Atento-me aqui com mais detalhe no Programa Livre – talvez hoje já pouco lembrado, uma vez que o público de Serginho Groisman naturalmente se renova pela idade – o qual considero um verdadeiro marco na TV brasileira. Junto com o Matéria Prima, o Programa Livre ajudou a consolidar o estilo de televisão que se repetiu ao longo da carreira do apresentador: uma espécie de talk show com participação ativa da plateia, mesclado com atrações musicais, brincadeiras, e com Serginho andando de um lado pro outro para levar o microfone para quem quisesse a palavra.
Ao assisti-lo hoje, fica claro que, na sua simplicidade, Programa Livre era bastante arrojado. Na abertura, a sua marca de “rebeldia” já era defendida: viámos um muro pichado, um surfista, os símbolos hippie de paz e amor e yin e yang, além de adolescentes carregando placas pedindo “mais som” e “mais verde”. Já durante o programa, efeitos modernos de edição eram usados, projetando um chroma key que alterava as roupas dos presentes e frases gritantes que pulavam na tela.
O Programa Livre – com muito mais vigor que o Altas Horas, por exemplo – se sustentou pelo diálogo direto, pelas reivindicações e por muitas pautas duras. Sustentado pelo bordão “Fala, garoto!” – que já aparecia na abertura do programa, grafitado num muro feito por computador – buscava justamente dar o direito à fala de uma juventude marcada pelo inconformismo e pelo niilismo. Vale lembrar, por exemplo, que foi nos anos 90 que a juventude dos “caras pintadas” apoiaram nas ruas o impeachment do presidente Collor e que o grunge espalhou pelo mundo uma música pautada pela melancolia e pela descrença no futuro.

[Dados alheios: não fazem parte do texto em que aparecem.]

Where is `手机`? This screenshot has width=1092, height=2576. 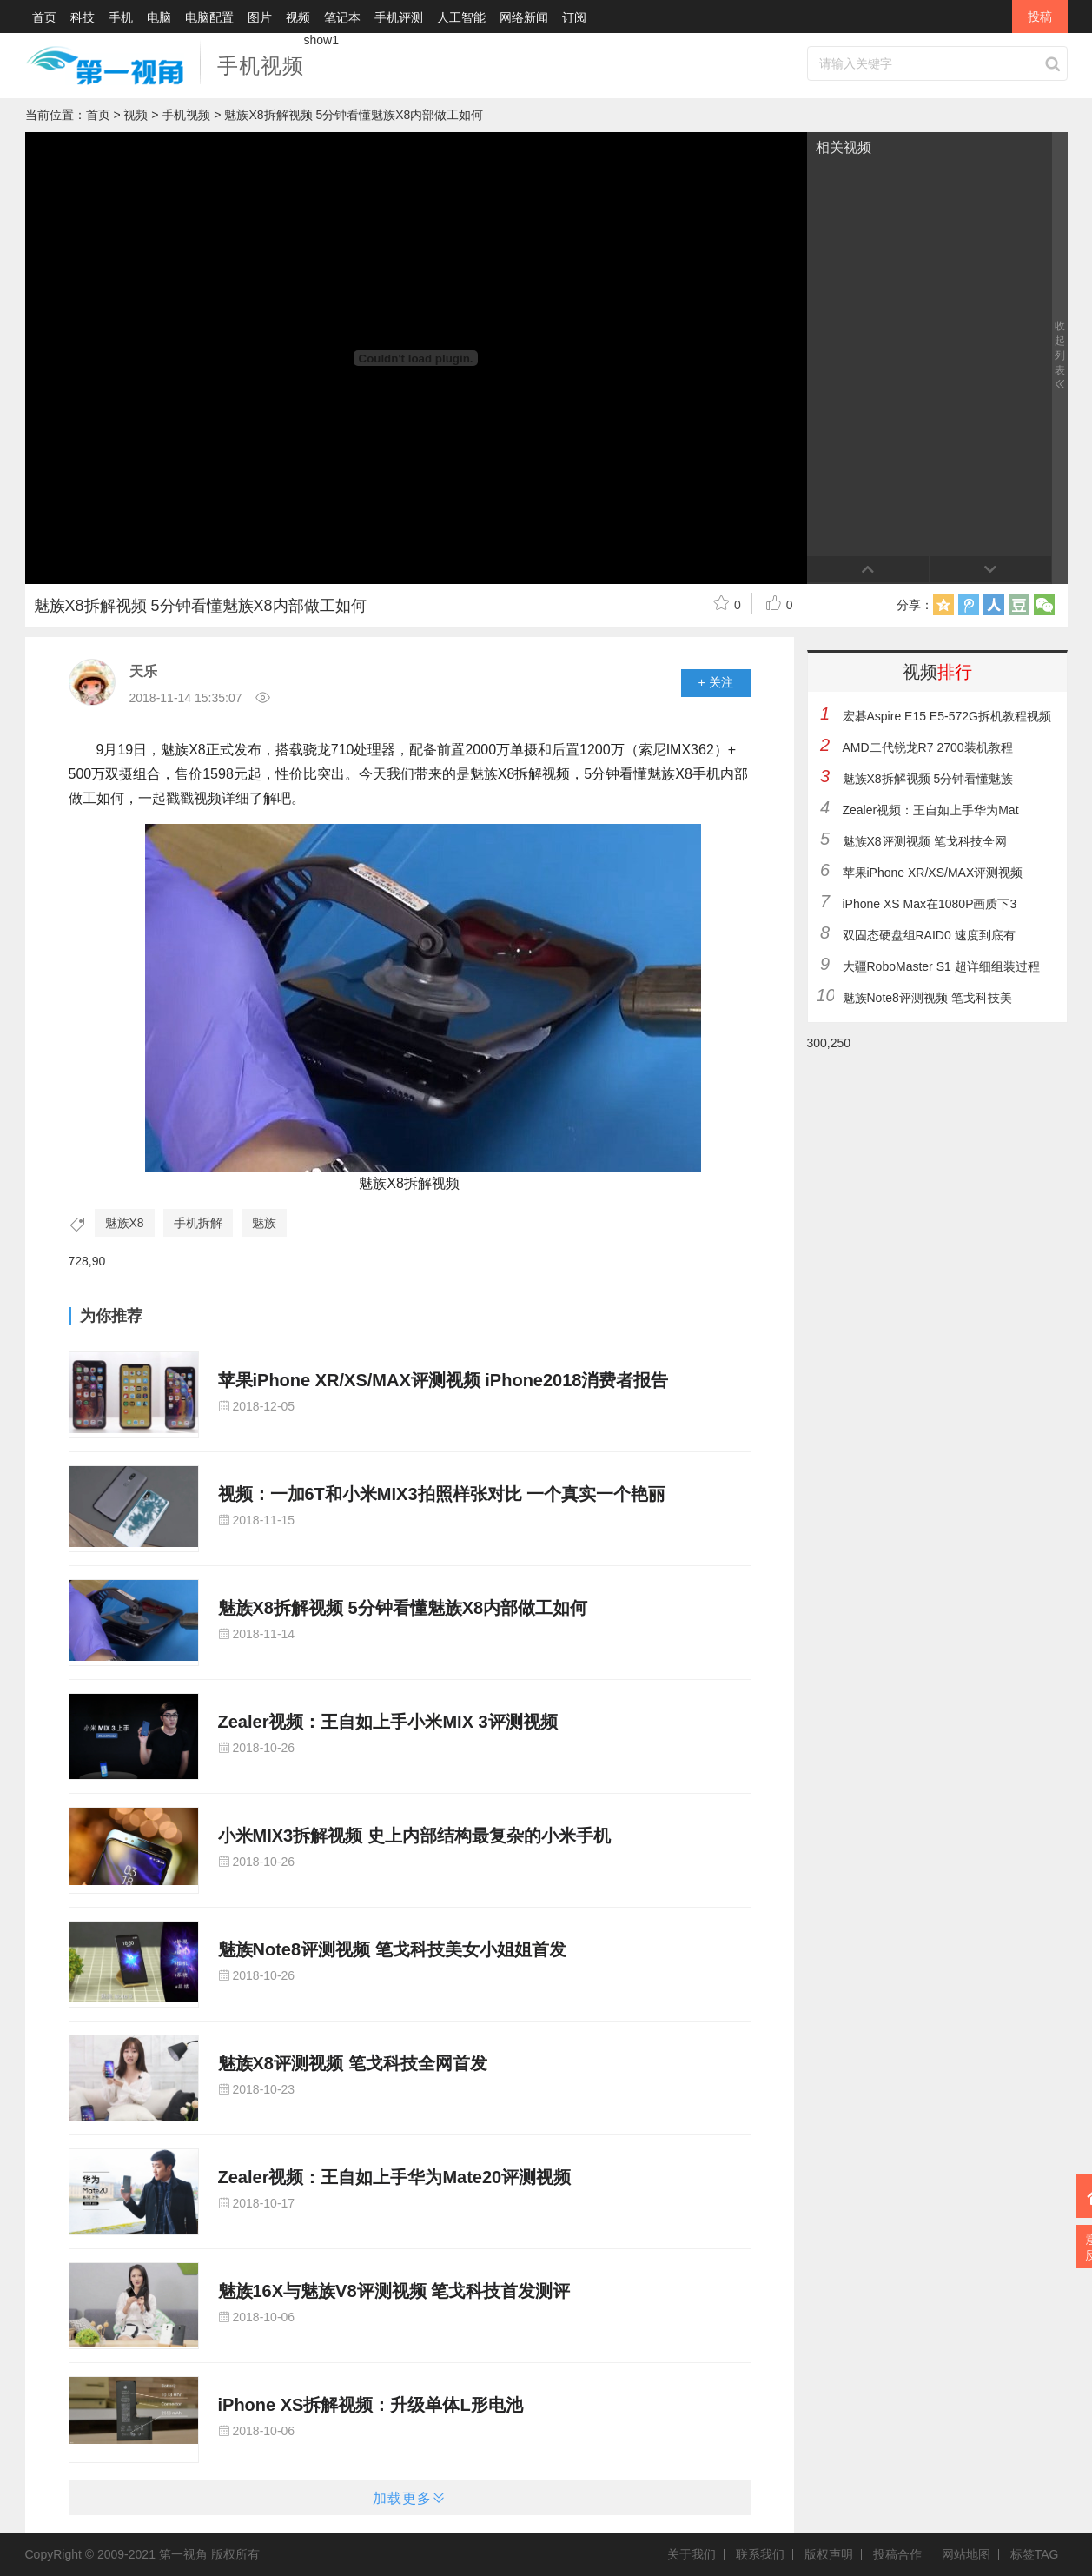 手机 is located at coordinates (121, 17).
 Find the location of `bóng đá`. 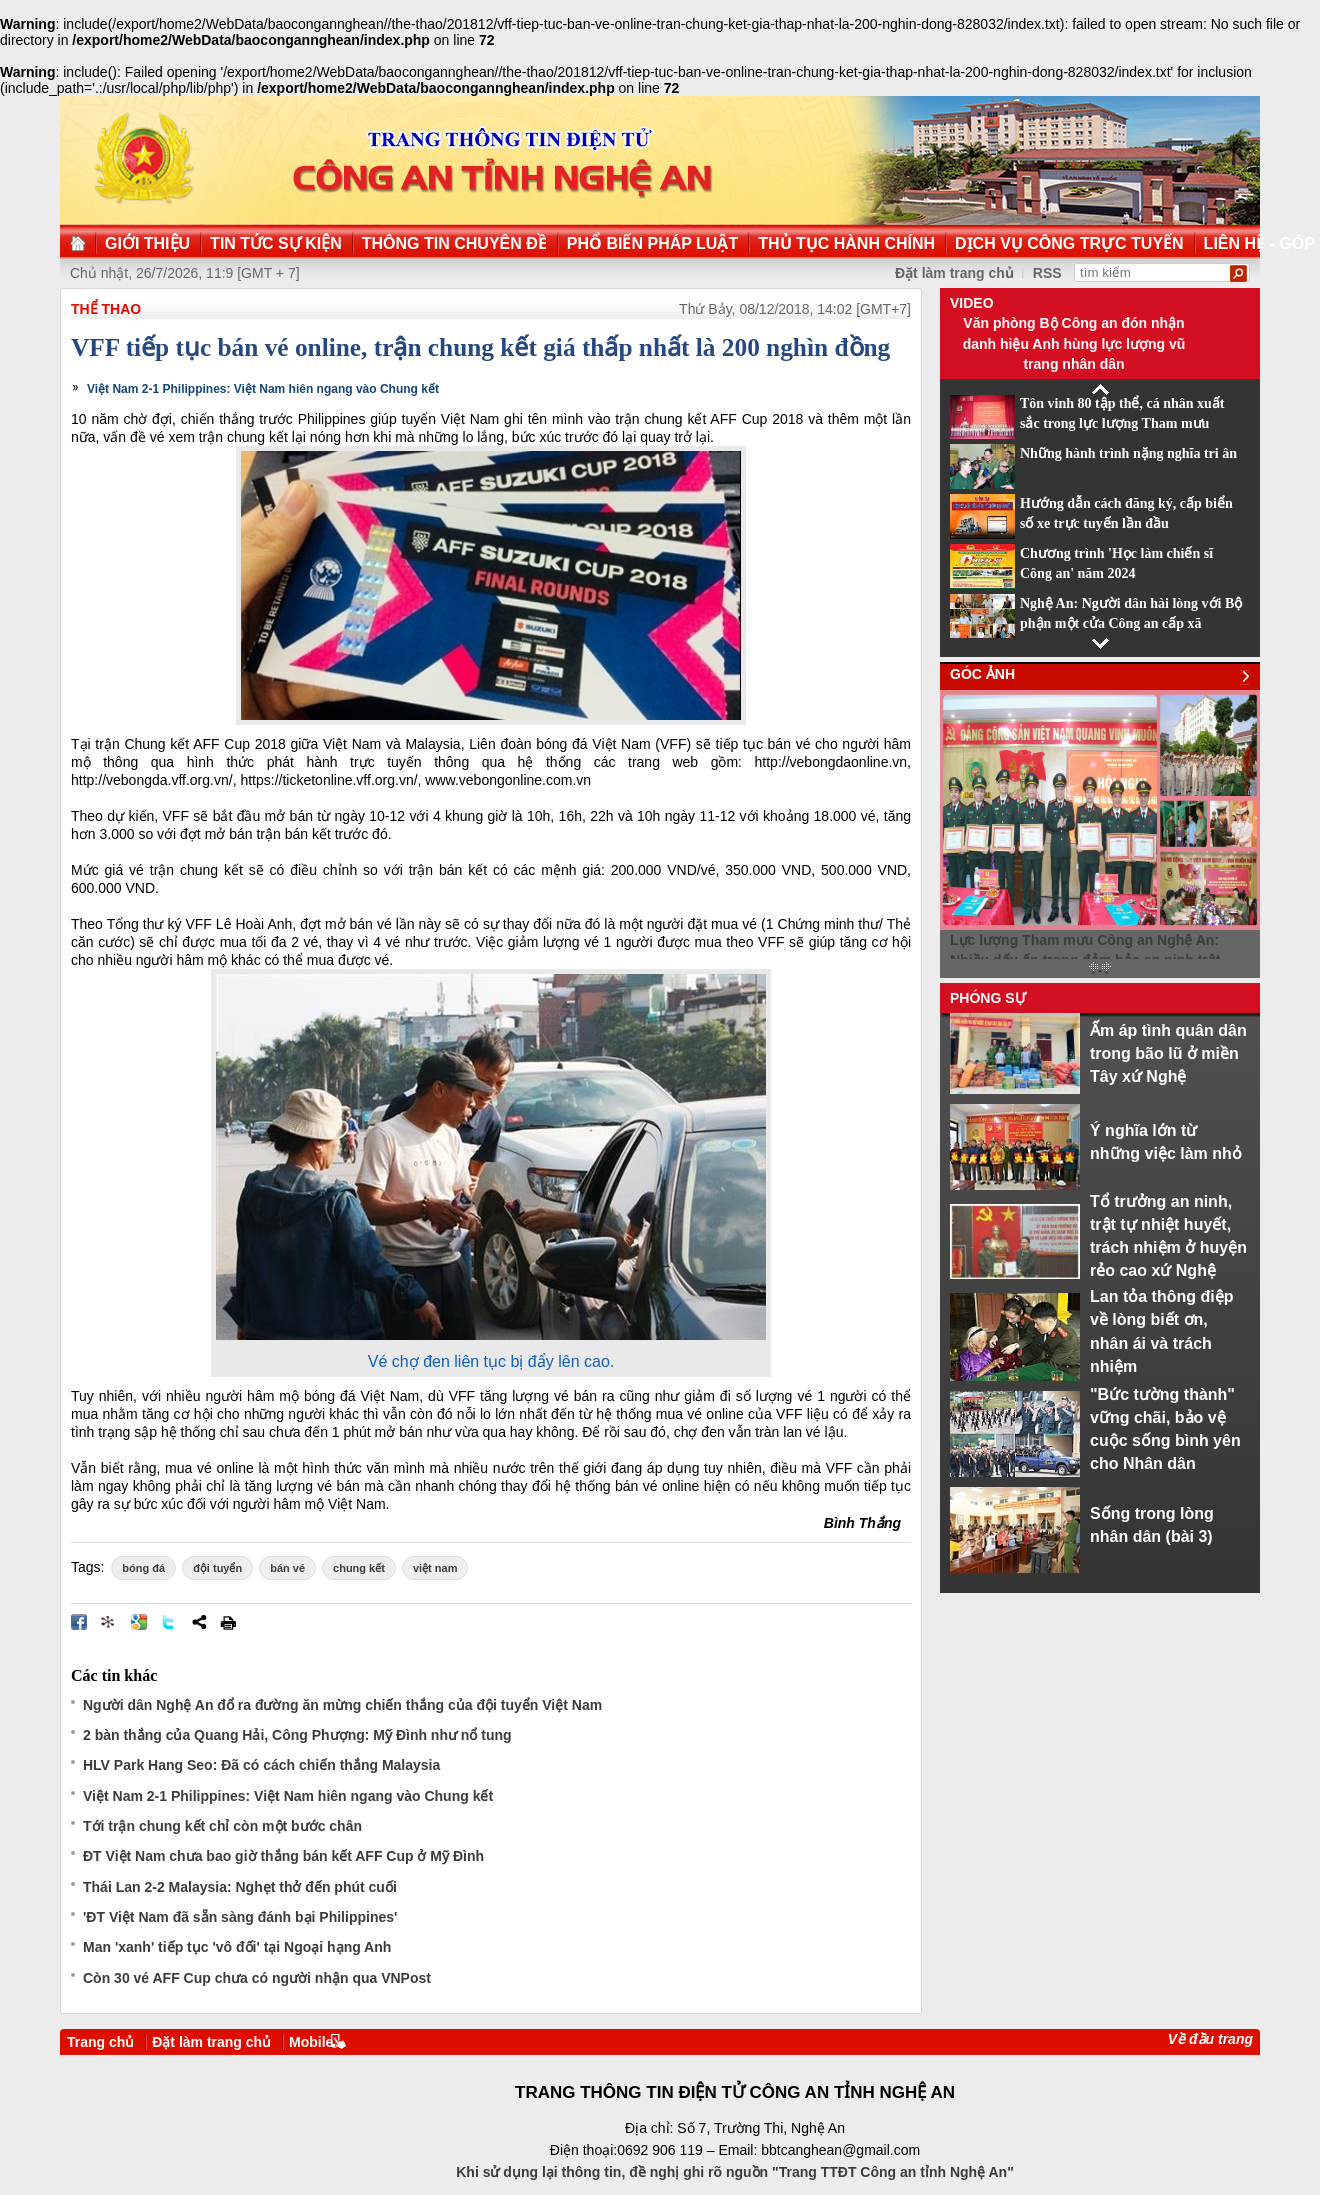 bóng đá is located at coordinates (143, 1568).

O caráter incisivo desta juventude está documentado em várias edições do programa. Quando o ex-presidente Collor esteve no programa, após ter saído do poder, teve que ouvir a seguinte pergunta de um presente na plateia: “o senhor dorme tranquilo sabendo que 150 milhões de pessoas o odeiam?”. Noutro embate, um adolescente abriu um pôster de Mara Maravilha nua na Playboy e teve que ouvir reclamações dela. Além disso, segundo documenta o livro Almanaque do SBT, algumas edições trouxeram ao palco plateias mais plurais, como menores da antiga FEBEM e presidiários do Carandiru. Dentre as discussões, temas espinhosos, como aborto, liberalização da maconha e questões relacionadas à vida política do país (por exemplo, recebeu Lula para dar entrevistas aos jovens em 1996).
Em 2000, com a ida para a Globo, passou a apresentar aos sábados os Altas Horas – que, como o próprio nome sugere, vai ao ar à noite. O “fala, garoto” deu espaço a um novo lema, “vida inteligente na madrugada”, que não faz tanta justiça ao programa global caso fôssemos compará-lo com o antecessor. No entanto, em vinte anos, Altas Horas conseguiu trazer para a Globo uma conversa franca sobre sexo, com a sexóloga Laura Muller; marcou o formato talk show ao manter uma banda de apoio só de mulheres; além de atrações musicais certamente facilitadas pelo poder da emissora e eventuais boas reflexões feitas durante o programa.
Hoje assistimos já ao que parece ser um novo fenômeno da juventude, que diz respeito a uma possível mudança nas linguagens pelas quais esse público se expressa. Nesta reportagem do Tab UOL, investiga-se sobre o sucesso atual dos vídeos em formato POV (abreviação de point of view, referindo-se às gravações em que um sujeito fala diretamente para a câmera, como se do outro lado houvesse um interlocutor). A sensação, é claro, de estranhamento e rejeição, pois nada mais difícil que entender a “língua” dos mais jovens que nós – mesma sensação que eu tenho, por exemplo, quando vejo o sucesso feito por celebridades jovens recentes que aparentemente são famosas só por publicarem vídeos sobre nada na internet. Os jovens mudam, pois assim é o natural, mas algo sempre permanece: a tentação que os mais velhos têm de olhá-los de cima.
Por isso mesmo, vale a pena reforçar: Serginho Groisman, ao permanecer na mesma altura que o seu público, é o septuagenário mais jovem que esse país conhece.